▸ **Extracted entries**:
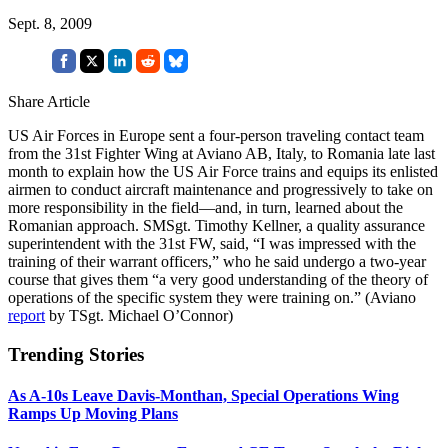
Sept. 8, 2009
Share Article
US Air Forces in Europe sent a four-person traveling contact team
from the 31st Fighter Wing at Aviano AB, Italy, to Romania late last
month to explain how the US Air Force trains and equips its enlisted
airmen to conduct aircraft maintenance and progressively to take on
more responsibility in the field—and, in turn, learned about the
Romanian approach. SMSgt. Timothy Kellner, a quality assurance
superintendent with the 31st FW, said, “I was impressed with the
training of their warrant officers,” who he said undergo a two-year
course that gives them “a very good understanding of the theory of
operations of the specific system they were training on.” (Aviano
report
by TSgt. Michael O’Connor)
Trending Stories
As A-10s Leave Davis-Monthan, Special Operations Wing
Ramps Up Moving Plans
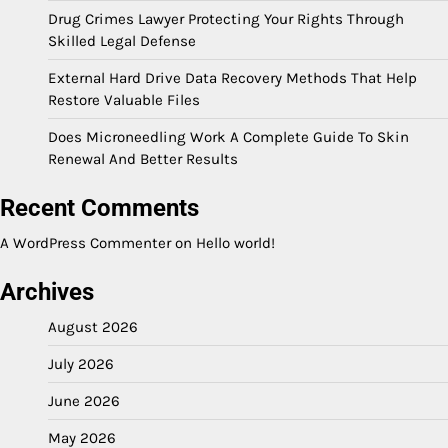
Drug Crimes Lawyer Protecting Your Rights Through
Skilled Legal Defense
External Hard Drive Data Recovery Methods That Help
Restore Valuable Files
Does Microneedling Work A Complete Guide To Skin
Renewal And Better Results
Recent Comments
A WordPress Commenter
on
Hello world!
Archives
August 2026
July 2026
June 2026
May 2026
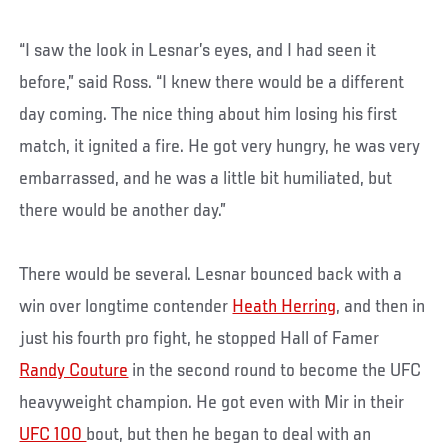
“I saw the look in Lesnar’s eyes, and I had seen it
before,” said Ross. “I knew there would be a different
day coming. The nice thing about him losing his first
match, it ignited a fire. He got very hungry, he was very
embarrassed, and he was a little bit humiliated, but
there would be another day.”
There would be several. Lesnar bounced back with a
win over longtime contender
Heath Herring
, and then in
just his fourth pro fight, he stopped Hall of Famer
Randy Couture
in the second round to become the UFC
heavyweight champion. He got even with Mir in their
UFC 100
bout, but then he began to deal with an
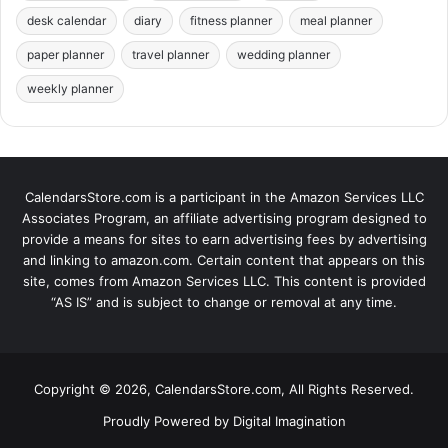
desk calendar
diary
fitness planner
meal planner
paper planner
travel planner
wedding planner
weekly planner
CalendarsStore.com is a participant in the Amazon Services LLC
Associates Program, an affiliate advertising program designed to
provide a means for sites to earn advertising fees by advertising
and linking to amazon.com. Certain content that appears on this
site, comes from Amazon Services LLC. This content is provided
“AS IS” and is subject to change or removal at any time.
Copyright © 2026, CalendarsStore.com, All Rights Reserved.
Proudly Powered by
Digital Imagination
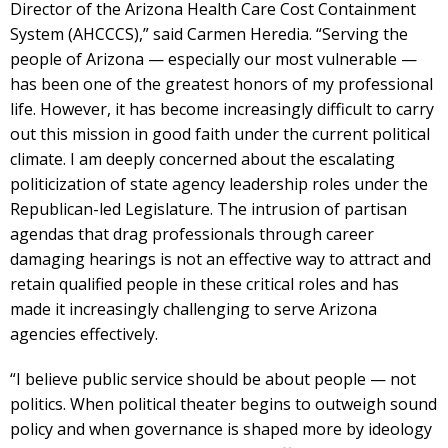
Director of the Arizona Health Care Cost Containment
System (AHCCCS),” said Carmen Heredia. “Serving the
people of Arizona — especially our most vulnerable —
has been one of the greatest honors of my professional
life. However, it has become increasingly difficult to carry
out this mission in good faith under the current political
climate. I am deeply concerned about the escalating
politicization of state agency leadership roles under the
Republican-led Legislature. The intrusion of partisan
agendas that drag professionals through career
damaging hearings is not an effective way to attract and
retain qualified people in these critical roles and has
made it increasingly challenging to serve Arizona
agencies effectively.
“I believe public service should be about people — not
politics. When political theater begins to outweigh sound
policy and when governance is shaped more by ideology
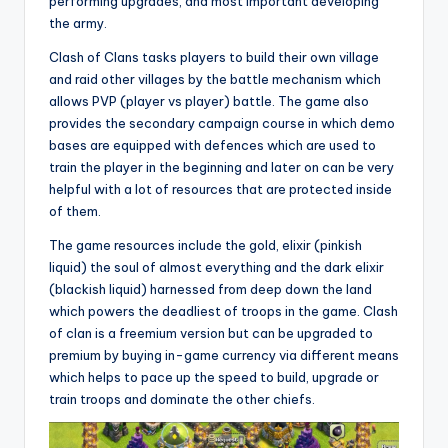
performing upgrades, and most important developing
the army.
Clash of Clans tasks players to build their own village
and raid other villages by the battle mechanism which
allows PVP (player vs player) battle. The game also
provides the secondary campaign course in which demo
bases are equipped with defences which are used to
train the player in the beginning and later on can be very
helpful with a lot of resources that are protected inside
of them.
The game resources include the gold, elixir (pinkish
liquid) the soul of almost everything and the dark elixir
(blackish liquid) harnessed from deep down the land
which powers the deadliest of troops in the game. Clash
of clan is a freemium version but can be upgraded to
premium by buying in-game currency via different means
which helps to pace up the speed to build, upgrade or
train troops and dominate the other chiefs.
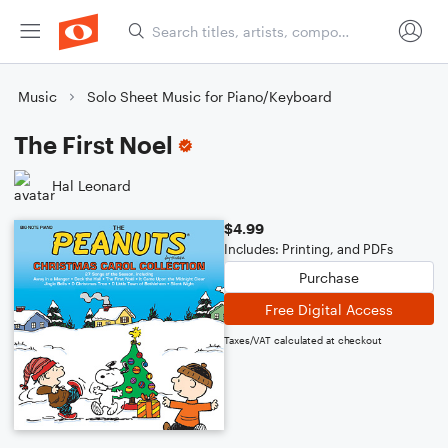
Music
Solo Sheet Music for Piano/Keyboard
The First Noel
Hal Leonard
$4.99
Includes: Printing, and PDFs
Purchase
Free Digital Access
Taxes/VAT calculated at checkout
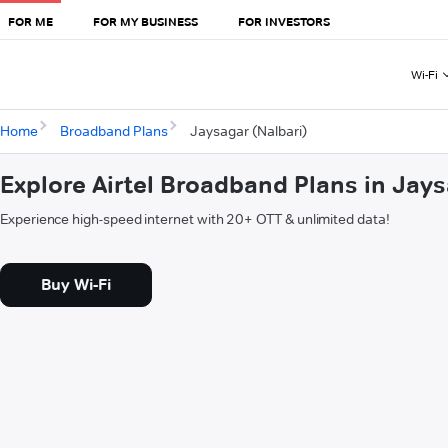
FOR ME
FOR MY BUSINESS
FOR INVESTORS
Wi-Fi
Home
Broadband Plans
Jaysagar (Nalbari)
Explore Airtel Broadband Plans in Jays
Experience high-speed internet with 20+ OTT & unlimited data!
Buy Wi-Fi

* * *

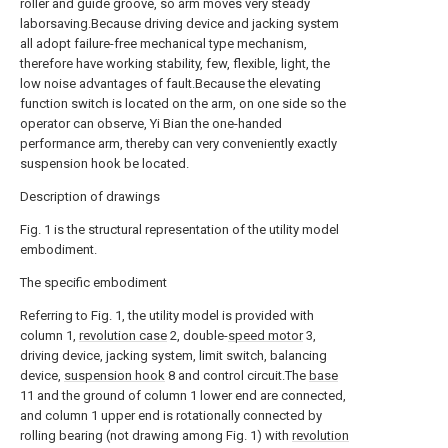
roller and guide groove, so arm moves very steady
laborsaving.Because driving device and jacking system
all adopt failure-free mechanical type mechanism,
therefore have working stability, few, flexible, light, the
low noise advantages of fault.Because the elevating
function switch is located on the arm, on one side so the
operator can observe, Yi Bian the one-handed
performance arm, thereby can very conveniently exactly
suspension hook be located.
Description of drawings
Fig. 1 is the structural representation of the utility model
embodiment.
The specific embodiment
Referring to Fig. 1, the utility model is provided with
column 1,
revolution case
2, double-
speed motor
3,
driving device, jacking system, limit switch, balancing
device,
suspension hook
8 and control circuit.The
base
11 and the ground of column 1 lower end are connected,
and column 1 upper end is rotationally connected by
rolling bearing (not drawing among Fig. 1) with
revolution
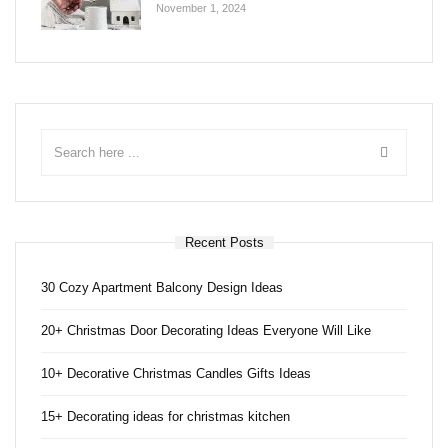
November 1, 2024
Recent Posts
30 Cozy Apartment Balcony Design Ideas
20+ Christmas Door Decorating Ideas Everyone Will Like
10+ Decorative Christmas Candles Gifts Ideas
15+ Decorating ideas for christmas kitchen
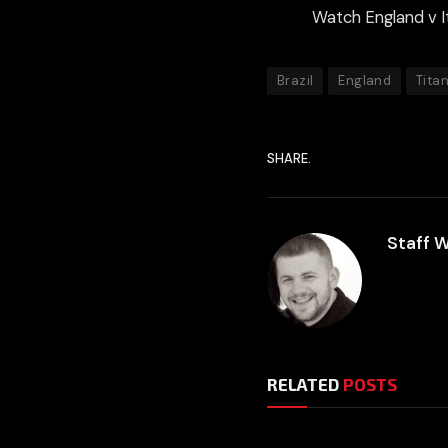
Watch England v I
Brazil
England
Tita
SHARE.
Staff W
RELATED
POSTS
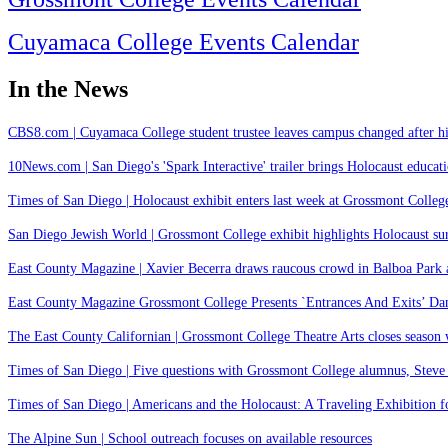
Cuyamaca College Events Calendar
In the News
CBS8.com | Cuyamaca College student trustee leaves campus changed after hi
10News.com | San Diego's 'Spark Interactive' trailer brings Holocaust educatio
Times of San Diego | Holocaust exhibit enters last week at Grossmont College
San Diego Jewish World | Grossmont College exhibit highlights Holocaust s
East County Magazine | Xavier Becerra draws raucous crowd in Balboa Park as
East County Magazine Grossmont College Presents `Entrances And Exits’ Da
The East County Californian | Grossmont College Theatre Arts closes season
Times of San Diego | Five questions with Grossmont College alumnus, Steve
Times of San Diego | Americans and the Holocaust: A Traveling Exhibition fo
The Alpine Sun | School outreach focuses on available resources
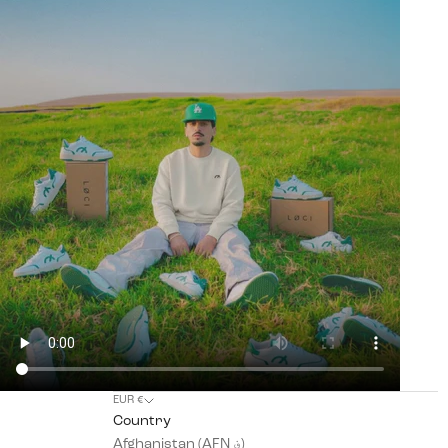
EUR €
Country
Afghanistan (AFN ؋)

▸ **Task goal**: Go through the data above and copy each line in which "content" appears.

▸ **Exercise response**:
and linking to amazon.com. Certain content that appears on this
site, comes from Amazon Services LLC. This content is provided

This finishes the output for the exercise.